Start of Available data

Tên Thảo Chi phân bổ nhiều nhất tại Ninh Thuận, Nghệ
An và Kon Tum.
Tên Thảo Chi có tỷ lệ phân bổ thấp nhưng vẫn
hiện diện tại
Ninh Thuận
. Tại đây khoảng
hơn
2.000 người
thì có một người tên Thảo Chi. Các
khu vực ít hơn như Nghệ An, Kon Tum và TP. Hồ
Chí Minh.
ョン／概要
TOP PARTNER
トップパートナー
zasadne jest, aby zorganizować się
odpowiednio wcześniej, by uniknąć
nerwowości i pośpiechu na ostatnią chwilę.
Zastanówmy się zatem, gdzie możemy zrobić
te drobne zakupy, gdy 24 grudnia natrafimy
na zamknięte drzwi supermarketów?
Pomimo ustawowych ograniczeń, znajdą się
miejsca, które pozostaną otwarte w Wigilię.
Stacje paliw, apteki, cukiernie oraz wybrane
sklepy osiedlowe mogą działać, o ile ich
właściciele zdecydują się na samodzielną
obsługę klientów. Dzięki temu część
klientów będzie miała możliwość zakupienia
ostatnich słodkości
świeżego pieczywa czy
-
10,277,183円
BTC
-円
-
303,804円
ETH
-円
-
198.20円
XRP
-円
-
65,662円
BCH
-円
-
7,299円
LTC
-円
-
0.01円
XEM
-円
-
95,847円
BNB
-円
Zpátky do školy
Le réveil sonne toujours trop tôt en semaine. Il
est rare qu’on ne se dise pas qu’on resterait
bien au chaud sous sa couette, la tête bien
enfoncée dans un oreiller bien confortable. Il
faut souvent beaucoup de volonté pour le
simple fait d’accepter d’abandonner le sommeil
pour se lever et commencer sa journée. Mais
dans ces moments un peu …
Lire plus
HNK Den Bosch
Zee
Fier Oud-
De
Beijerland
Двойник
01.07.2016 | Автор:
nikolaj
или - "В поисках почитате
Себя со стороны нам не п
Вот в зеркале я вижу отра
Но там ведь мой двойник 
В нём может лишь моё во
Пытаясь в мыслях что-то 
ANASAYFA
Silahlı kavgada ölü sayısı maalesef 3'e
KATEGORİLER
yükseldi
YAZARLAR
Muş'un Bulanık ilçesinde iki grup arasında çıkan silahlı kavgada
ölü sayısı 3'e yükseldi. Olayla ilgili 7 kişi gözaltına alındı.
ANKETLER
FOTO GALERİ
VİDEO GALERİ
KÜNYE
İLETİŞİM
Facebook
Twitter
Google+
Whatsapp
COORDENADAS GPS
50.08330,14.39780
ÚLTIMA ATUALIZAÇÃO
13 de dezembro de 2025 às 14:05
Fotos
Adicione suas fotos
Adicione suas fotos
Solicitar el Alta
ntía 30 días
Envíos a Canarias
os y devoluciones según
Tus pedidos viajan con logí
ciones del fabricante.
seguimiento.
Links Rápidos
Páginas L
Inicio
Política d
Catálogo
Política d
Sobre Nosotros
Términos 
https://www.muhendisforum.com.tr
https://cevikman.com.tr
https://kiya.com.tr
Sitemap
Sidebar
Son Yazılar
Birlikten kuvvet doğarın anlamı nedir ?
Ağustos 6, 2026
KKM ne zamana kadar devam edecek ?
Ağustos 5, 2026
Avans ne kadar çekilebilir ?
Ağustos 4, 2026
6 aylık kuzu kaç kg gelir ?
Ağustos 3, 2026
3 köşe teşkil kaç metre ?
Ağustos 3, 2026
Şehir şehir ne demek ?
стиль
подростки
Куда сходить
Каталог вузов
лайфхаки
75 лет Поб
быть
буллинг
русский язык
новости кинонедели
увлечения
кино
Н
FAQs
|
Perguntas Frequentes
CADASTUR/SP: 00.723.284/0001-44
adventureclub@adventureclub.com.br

End of Available data

## Task description
Print every record above exactly as it stands.

## Response area
Tên Thảo Chi phân bổ nhiều nhất tại Ninh Thuận, Nghệ
An và Kon Tum.
Tên Thảo Chi có tỷ lệ phân bổ thấp nhưng vẫn
hiện diện tại
Ninh Thuận
. Tại đây khoảng
hơn
2.000 người
thì có một người tên Thảo Chi. Các
khu vực ít hơn như Nghệ An, Kon Tum và TP. Hồ
Chí Minh.
ョン／概要
TOP PARTNER
トップパートナー
zasadne jest, aby zorganizować się
odpowiednio wcześniej, by uniknąć
nerwowości i pośpiechu na ostatnią chwilę.
Zastanówmy się zatem, gdzie możemy zrobić
te drobne zakupy, gdy 24 grudnia natrafimy
na zamknięte drzwi supermarketów?
Pomimo ustawowych ograniczeń, znajdą się
miejsca, które pozostaną otwarte w Wigilię.
Stacje paliw, apteki, cukiernie oraz wybrane
sklepy osiedlowe mogą działać, o ile ich
właściciele zdecydują się na samodzielną
obsługę klientów. Dzięki temu część
klientów będzie miała możliwość zakupienia
ostatnich słodkości
świeżego pieczywa czy
-
10,277,183円
BTC
-円
-
303,804円
ETH
-円
-
198.20円
XRP
-円
-
65,662円
BCH
-円
-
7,299円
LTC
-円
-
0.01円
XEM
-円
-
95,847円
BNB
-円
Zpátky do školy
Le réveil sonne toujours trop tôt en semaine. Il
est rare qu’on ne se dise pas qu’on resterait
bien au chaud sous sa couette, la tête bien
enfoncée dans un oreiller bien confortable. Il
faut souvent beaucoup de volonté pour le
simple fait d’accepter d’abandonner le sommeil
pour se lever et commencer sa journée. Mais
dans ces moments un peu …
Lire plus
HNK Den Bosch
Zee
Fier Oud-
De
Beijerland
Двойник
01.07.2016 | Автор:
nikolaj
или - "В поисках почитате
Себя со стороны нам не п
Вот в зеркале я вижу отра
Но там ведь мой двойник 
В нём может лишь моё во
Пытаясь в мыслях что-то 
ANASAYFA
Silahlı kavgada ölü sayısı maalesef 3'e
KATEGORİLER
yükseldi
YAZARLAR
Muş'un Bulanık ilçesinde iki grup arasında çıkan silahlı kavgada
ölü sayısı 3'e yükseldi. Olayla ilgili 7 kişi gözaltına alındı.
ANKETLER
FOTO GALERİ
VİDEO GALERİ
KÜNYE
İLETİŞİM
Facebook
Twitter
Google+
Whatsapp
COORDENADAS GPS
50.08330,14.39780
ÚLTIMA ATUALIZAÇÃO
13 de dezembro de 2025 às 14:05
Fotos
Adicione suas fotos
Adicione suas fotos
Solicitar el Alta
ntía 30 días
Envíos a Canarias
os y devoluciones según
Tus pedidos viajan con logí
ciones del fabricante.
seguimiento.
Links Rápidos
Páginas L
Inicio
Política d
Catálogo
Política d
Sobre Nosotros
Términos 
https://www.muhendisforum.com.tr
https://cevikman.com.tr
https://kiya.com.tr
Sitemap
Sidebar
Son Yazılar
Birlikten kuvvet doğarın anlamı nedir ?
Ağustos 6, 2026
KKM ne zamana kadar devam edecek ?
Ağustos 5, 2026
Avans ne kadar çekilebilir ?
Ağustos 4, 2026
6 aylık kuzu kaç kg gelir ?
Ağustos 3, 2026
3 köşe teşkil kaç metre ?
Ağustos 3, 2026
Şehir şehir ne demek ?
стиль
подростки
Куда сходить
Каталог вузов
лайфхаки
75 лет Поб
быть
буллинг
русский язык
новости кинонедели
увлечения
кино
Н
FAQs
|
Perguntas Frequentes
CADASTUR/SP: 00.723.284/0001-44
adventureclub@adventureclub.com.br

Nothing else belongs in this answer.